Finding The Next Major Market

Overview

 

In our last post, we mentioned it was time for us to start expanding into new markets. This week, we refined our search down to a couple of viable options. However, we found that exploring new markets has created a resource issue. How much time should be devoted to exploration compared to time spent working in our current market (university club sports)?

 

We also evaluated two more roadblocks in our system. This first has to do with group hotel room blocks, and the second is with our partners not claiming their cashback. Fortunately, we were able to come up with a couple ideas to test.

 

Changing Our Time Allocation

 

We’ve recently started to see the quality of new leads in university club sports decline. This is both a success and a challenge. It’s a success because it exemplifies all our work spent securing the top clients in the market. It’s a challenge because we’re now faced with figuring out where to go next.

 

Our ideal new client is a centralized institution that spends $150k+ per year on hotels or micro markets that would match this. Our revenue goal is $50k per month through our new market by the end of the year. This is an ambitious goal, but we believe it's reasonable considering the unit economics.

 

Of course, finding new markets will require time taken away from university club sports... There’s still potential in that market and it has provided Lucid Travel with consistent growth but we believe there are bigger opportunities.
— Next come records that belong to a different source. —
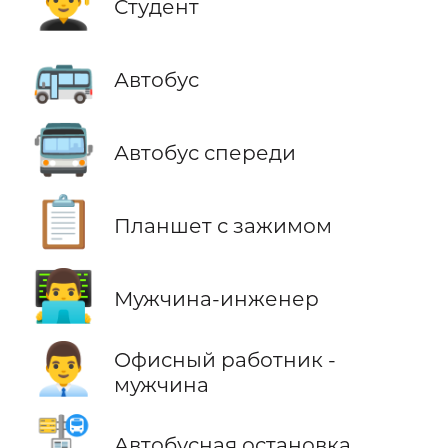
👨‍🎓
Студент
🚌
Автобус
🚍
Автобус спереди
📋
Планшет с зажимом
👨‍💻
Мужчина-инженер
👨‍💼
Офисный работник -
мужчина
🚏
Автобусная остановка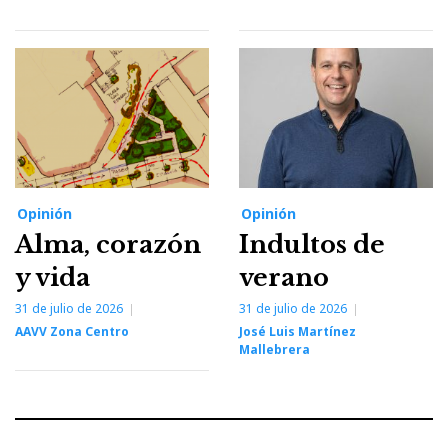
Opinión
Opinión
Alma, corazón
Indultos de
y vida
verano
31 de julio de 2026
31 de julio de 2026
AAVV Zona Centro
José Luis Martínez
Mallebrera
Our product has improved drastically and so has our operational structure.

 

To reach our ambitious revenue goal, university club sports won’t suffice by itself. We decided to spend half of our time in university club sports since it guarantees consistent growth and the other half will be spent on customer development (which is really just a fancy term for finding the next market fit).

 

Time management is not doing less or more activity, but managing the quality of activity. It’s asking ourselves, “what specific activities do we need to do to hit our growth metrics?” It’s about solving problems independently for the benefit of the team. And, eventually, it’s about being able to teach someone else about the methods, since teaching creates mastery.

 

New Markets and Customer Development

 

Our viable options include private universities of ten thousand students or less, private high schools, Canadian universities, little leagues, little leagues, non-profits, community colleges, and obscure markets like snowboarding/skiing, martial arts, polo, or rugby.

 

We decided that small universities & community colleges are our best options. This type of college still has a spends between $500k and $1M on hotels per year. We wouldn’t have to change our sales process with them, and certainly, don’t have to limit ourselves to their sports department. It’s possible that the sports department isn't even the department that ends up traveling the most. We’d like to encompass the colleges as a whole.

 

Furthermore, we thought we could take the traditional sales approach and visit the colleges in our area. Pitching in person instead of over the phone is something our sales staff would enjoy doing. If nothing else, it’s nice to get out of the office.

 

Roadblocks

 

If you try to book 10 or more rooms per night our software automatically takes you to a group hotel request form (here it is). This tool is awesome if you want to wait for hotels to send you custom bids but it is a cumbersome process and most people would rather book instantly.

 

As a company, we also prefer instant bookings because it creates instant cash flow and requires no service hours to operate. To fix this, we need to create an automated way to book 10+ rooms per night and incentivize it. We’ve also created a travel agent role to facilitate communication between the club sports departments and the hotels.

 

There is also an issue with our cashback feature. First off, the cash isn’t available until after the team goes on their trip. Second, many of our partners aren’t claiming their cashback. We don’t know if they don’t care about it, or if they’ve forgotten about it. Regardless, unclaimed cashback makes us question if this is the driving factor in utilizing Lucid Travel or not.

 

To fix this, we’ve thought about giving them options with their cash back, like giving it to the departments instead of the teams. Additionally, we might put an expiration date on it. This wouldn’t change anything about our business model except making our partners more aware of it.

 

After speaking with several of our existing partners it became clear that cash back was the hook that got them interested & motivated to use Lucid but simplicity & customer service is what makes them stay.

 

Conclusion

 

As we’ve conducted our market research, we’ve learned that being genuine and curious is key to building rapport and learning about the gaps in their current process. Treating our participants like real people with social lives, personal interests, and emotions can get us a long way.

 

The most important question we try to answer every day is “What do we need to learn and how can we test it with the least amount of time and resource?”

 

A lesson we learned this week that we’d like to share is that there are two main perspectives in life: (1) Everything matters (2) Nothing matters. We believe that acting as if everything we do (big and small) matters is always a better strategy.  Small actions, compounded over time, make big impacts.